Она ударила меня по щеке так, что искры посыпались у меня из глаз и в ушах зазвенело.

— Помоги мне надеть мои меха, раб.

Я помог, как сумел.

— Как неуклюже! — воскликнула она и едва надела их, снова ударила меня по лицу. Я чувствовал, что бледнею.

— Я сделала тебе больно? — спросила она, мягко дотронувшись до меня рукой.

— Нет, нет! — воскликнул я.

— Конечно, ты не имеешь права жаловаться — ты ведь хочешь этого. Ну, поцелуй же меня еще.

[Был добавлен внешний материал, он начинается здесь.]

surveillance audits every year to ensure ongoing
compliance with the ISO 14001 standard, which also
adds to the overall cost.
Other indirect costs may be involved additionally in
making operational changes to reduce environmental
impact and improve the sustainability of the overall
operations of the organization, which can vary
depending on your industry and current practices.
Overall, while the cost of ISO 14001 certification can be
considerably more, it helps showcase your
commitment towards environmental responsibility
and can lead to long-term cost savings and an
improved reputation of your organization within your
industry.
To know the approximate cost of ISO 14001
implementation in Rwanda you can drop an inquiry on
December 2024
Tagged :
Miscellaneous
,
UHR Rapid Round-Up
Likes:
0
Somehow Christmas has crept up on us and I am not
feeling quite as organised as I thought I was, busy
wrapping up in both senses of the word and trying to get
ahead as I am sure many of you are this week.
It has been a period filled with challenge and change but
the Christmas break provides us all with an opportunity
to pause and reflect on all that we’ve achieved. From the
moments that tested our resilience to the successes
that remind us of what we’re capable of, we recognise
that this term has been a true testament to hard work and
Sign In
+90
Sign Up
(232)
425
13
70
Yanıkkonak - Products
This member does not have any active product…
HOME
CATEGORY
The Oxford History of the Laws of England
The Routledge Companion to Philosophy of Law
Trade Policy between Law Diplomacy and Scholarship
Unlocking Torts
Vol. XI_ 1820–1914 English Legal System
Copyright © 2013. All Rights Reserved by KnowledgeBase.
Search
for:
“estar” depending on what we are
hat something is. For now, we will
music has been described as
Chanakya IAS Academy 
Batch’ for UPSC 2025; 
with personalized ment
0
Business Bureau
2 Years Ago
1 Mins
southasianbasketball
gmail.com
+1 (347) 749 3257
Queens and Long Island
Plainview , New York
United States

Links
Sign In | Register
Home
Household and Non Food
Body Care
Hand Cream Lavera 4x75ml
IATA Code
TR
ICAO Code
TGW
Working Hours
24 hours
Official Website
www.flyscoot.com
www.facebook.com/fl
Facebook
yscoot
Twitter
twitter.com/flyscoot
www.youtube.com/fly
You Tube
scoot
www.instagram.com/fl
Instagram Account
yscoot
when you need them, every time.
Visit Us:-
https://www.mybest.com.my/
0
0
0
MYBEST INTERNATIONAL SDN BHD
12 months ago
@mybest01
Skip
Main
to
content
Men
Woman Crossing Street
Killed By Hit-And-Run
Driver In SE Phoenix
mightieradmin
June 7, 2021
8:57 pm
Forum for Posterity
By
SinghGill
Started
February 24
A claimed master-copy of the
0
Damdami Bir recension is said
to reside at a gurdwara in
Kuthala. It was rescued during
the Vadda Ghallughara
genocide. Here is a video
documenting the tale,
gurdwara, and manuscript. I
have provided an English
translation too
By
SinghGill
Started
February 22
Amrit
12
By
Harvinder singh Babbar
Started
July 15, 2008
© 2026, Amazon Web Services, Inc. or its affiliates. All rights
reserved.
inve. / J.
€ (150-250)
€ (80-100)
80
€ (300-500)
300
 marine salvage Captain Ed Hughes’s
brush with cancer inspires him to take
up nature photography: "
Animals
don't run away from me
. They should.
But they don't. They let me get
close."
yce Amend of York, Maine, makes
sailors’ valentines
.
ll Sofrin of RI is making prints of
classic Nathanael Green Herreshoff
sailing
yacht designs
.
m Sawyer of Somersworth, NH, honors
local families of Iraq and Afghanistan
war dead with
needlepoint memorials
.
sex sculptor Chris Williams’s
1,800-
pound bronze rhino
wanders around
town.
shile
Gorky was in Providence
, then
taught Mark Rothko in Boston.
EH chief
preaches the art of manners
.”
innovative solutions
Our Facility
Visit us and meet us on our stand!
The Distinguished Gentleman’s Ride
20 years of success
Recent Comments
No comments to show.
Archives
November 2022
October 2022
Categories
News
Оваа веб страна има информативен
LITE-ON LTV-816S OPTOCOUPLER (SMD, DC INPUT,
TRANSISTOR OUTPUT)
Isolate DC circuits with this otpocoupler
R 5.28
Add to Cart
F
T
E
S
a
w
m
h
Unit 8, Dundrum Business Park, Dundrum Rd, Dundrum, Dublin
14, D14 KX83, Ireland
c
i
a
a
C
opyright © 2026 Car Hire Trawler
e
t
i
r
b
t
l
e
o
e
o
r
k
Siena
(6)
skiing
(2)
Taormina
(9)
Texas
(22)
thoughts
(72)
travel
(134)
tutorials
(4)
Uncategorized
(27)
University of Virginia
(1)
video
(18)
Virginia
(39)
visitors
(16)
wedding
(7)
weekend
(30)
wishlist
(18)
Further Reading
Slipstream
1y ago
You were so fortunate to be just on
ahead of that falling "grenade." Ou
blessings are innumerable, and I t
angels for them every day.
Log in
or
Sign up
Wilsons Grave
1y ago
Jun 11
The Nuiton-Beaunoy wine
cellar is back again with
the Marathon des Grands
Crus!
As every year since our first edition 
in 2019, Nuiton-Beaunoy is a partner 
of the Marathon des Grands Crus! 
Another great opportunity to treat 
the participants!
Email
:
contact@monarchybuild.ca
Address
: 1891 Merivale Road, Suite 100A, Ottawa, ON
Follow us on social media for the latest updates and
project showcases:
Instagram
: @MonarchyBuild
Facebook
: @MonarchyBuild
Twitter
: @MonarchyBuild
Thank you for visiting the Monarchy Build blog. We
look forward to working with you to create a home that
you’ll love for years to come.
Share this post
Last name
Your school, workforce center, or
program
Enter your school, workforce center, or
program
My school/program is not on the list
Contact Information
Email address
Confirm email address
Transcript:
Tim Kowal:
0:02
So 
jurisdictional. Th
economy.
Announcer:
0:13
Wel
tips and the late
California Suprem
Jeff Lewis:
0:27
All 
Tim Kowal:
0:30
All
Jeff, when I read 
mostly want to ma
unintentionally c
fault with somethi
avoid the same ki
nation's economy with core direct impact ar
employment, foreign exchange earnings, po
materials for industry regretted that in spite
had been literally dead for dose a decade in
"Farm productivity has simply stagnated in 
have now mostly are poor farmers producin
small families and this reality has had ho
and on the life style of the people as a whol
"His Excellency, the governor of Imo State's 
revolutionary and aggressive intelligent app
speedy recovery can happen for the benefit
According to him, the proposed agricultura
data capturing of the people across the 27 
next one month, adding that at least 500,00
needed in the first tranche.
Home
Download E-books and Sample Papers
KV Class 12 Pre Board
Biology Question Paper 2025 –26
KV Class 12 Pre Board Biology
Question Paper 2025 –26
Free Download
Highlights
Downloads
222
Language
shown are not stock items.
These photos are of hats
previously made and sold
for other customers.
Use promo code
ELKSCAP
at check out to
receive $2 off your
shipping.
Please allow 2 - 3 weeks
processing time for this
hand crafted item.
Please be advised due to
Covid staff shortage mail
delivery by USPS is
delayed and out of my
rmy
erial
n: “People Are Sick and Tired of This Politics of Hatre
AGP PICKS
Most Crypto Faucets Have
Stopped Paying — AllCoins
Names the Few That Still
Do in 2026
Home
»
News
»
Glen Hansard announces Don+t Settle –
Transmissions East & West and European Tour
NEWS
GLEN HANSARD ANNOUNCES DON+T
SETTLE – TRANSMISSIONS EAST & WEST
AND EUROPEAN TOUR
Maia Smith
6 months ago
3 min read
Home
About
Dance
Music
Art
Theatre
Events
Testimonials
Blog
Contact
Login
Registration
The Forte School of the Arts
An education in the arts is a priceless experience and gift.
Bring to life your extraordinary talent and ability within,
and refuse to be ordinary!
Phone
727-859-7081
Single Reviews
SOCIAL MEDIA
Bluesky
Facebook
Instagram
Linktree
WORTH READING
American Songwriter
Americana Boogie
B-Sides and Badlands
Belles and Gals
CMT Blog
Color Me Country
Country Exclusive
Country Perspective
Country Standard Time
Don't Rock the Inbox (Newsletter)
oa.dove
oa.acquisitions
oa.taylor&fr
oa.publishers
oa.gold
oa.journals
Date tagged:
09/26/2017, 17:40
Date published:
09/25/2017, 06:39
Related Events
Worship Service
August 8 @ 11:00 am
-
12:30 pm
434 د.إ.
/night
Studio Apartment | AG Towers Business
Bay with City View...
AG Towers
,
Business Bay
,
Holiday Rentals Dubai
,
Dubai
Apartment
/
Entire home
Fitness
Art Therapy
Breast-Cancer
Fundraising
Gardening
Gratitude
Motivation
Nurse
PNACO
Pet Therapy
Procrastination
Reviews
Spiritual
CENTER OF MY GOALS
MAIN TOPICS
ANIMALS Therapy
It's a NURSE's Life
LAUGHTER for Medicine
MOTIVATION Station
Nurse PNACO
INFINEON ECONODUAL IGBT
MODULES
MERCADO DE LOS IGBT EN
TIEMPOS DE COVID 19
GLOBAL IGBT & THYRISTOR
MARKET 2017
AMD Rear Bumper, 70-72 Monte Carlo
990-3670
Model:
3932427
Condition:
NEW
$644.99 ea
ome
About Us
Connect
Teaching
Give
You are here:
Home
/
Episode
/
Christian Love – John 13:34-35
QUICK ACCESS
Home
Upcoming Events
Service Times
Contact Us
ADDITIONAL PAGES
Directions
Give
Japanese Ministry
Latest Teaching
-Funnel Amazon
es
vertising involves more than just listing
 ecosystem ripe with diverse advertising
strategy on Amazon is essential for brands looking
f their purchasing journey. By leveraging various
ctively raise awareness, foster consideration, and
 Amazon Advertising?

Я обнял ее, ее губы впились в мои. И когда она лежала на своих тяжелых мехах у меня на груди, у меня было странное, щемящее чувство — словно меня обнимал дикий зверь, медведица, и я чувствовал, что вот-вот ее когти вонзятся в мое тело. Но на этот раз медведица милостиво меня отпустила.

Грудь моя была полна самых радужных надежд, когда я взобрался в свою жалкую людскую и бросился на свою жесткую кровать.

«Как же глубоко комична, в сущности, жизнь, — подумал я. — Только что на твоей груди покоилась самая прекрасная женщина в мире — сама Венера, — а теперь тебе представляется случай познакомиться с адом китайцев: по их верованиям, грешников не бросают в пылающий огонь — черти гонят их по ледяным полям.

Вероятно, основателям их религии тоже приходилось ночевать в нетопленых комнатах».

 

Я проснулся среди ночи с криком. Мне приснилось ледяное поле, на котором я заблудился и тщетно искал выхода. Вдруг откуда-то появился эскимос в санях, запряженных оленем, и у него было лицо того номерного, который отвел мне нетопленую комнату.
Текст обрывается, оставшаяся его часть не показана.